(Stored data entries)
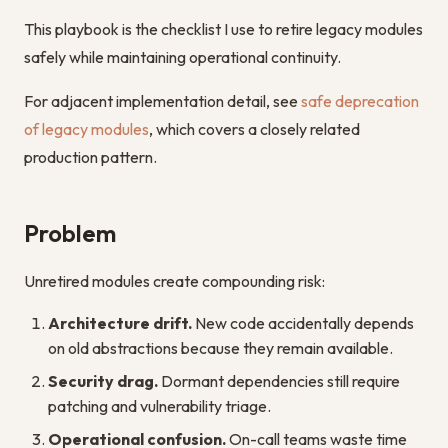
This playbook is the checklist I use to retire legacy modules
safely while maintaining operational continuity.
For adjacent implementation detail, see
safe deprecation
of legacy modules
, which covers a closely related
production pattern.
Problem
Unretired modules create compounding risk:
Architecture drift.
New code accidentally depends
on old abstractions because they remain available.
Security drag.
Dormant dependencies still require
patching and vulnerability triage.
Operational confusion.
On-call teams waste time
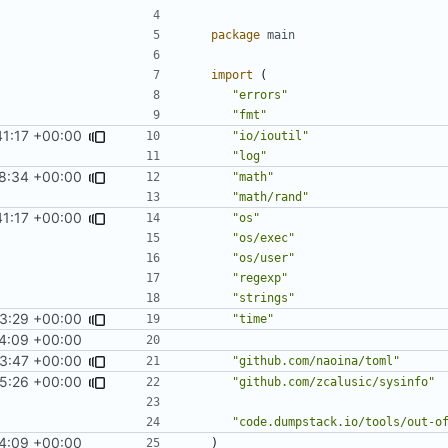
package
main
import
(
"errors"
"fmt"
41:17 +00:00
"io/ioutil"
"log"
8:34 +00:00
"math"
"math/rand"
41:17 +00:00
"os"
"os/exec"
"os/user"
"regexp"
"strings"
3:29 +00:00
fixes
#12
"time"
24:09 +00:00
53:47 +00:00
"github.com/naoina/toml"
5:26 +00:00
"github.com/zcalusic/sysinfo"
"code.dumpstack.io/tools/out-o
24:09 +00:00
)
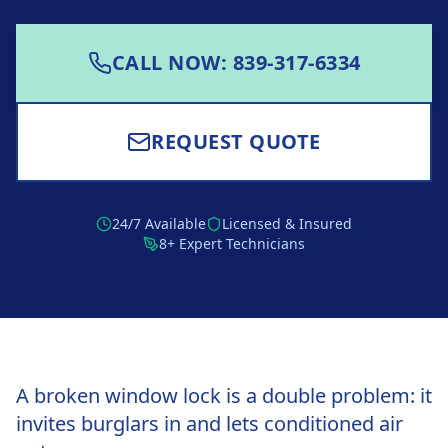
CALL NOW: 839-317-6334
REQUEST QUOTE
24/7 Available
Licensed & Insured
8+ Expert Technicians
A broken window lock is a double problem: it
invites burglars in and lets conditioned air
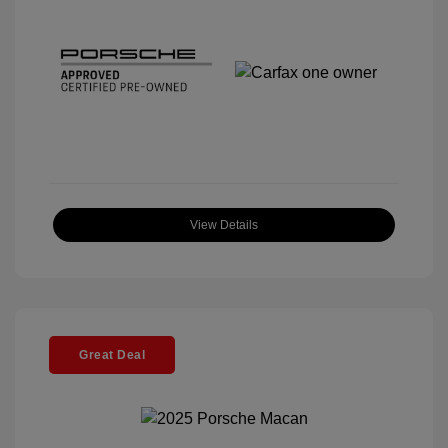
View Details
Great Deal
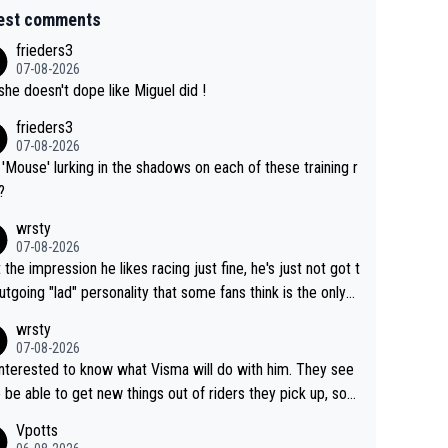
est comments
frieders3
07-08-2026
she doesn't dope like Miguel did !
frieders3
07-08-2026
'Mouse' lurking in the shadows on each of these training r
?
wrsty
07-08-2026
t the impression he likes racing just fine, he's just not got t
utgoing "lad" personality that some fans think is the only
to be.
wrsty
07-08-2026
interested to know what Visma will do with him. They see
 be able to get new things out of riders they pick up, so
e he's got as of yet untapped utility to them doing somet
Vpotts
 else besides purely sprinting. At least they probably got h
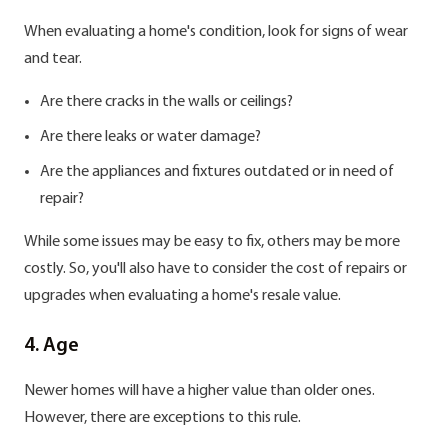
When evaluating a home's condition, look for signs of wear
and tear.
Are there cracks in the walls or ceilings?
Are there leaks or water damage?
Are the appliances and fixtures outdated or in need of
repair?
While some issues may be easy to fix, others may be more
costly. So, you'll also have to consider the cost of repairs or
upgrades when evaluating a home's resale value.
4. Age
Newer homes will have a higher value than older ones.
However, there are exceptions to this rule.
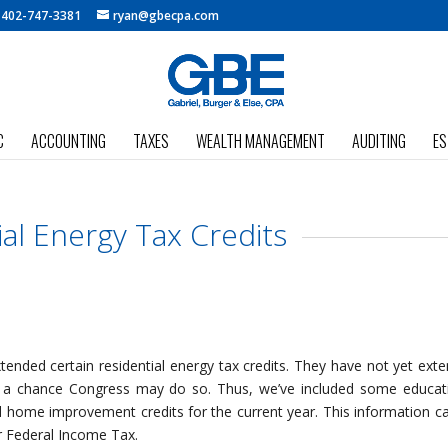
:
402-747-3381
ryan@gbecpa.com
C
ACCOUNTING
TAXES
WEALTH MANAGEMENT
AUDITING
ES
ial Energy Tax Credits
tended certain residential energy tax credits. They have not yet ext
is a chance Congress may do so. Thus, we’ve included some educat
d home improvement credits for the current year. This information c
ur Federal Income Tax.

**Work order:** Could you restate all of the data above word for word and skip every picture?

**Solution to the problem:**
This playbook is the checklist I use to retire legacy modules
safely while maintaining operational continuity.
For adjacent implementation detail, see
safe deprecation
of legacy modules
, which covers a closely related
production pattern.
Problem
Unretired modules create compounding risk:
Architecture drift.
New code accidentally depends
on old abstractions because they remain available.
Security drag.
Dormant dependencies still require
patching and vulnerability triage.
Operational confusion.
On-call teams waste time
package
main
import
(
"errors"
"fmt"
41:17 +00:00
"io/ioutil"
"log"
8:34 +00:00
"math"
"math/rand"
41:17 +00:00
"os"
"os/exec"
"os/user"
"regexp"
"strings"
3:29 +00:00
fixes
#12
"time"
24:09 +00:00
53:47 +00:00
"github.com/naoina/toml"
5:26 +00:00
"github.com/zcalusic/sysinfo"
"code.dumpstack.io/tools/out-o
24:09 +00:00
)
CALL NOW: 839-317-6334
REQUEST QUOTE
24/7 Available
Licensed & Insured
8+ Expert Technicians
A broken window lock is a double problem: it
invites burglars in and lets conditioned air
View Details
Great Deal
est comments
frieders3
07-08-2026
she doesn't dope like Miguel did !
frieders3
07-08-2026
'Mouse' lurking in the shadows on each of these training r
?
wrsty
07-08-2026
t the impression he likes racing just fine, he's just not got t
utgoing "lad" personality that some fans think is the only
to be.
wrsty
07-08-2026
interested to know what Visma will do with him. They see
 be able to get new things out of riders they pick up, so
e he's got as of yet untapped utility to them doing somet
Vpotts
 else besides purely sprinting. At least they probably got h
When evaluating a home's condition, look for signs of wear
and tear.
Are there cracks in the walls or ceilings?
Are there leaks or water damage?
Are the appliances and fixtures outdated or in need of
repair?
While some issues may be easy to fix, others may be more
costly. So, you'll also have to consider the cost of repairs or
upgrades when evaluating a home's resale value.
4. Age
Newer homes will have a higher value than older ones.
However, there are exceptions to this rule.
:
402-747-3381
ryan@gbecpa.com
C
ACCOUNTING
TAXES
WEALTH MANAGEMENT
AUDITING
ES
ial Energy Tax Credits
tended certain residential energy tax credits. They have not yet ext
is a chance Congress may do so. Thus, we’ve included some educat
d home improvement credits for the current year. This information c
ur Federal Income Tax.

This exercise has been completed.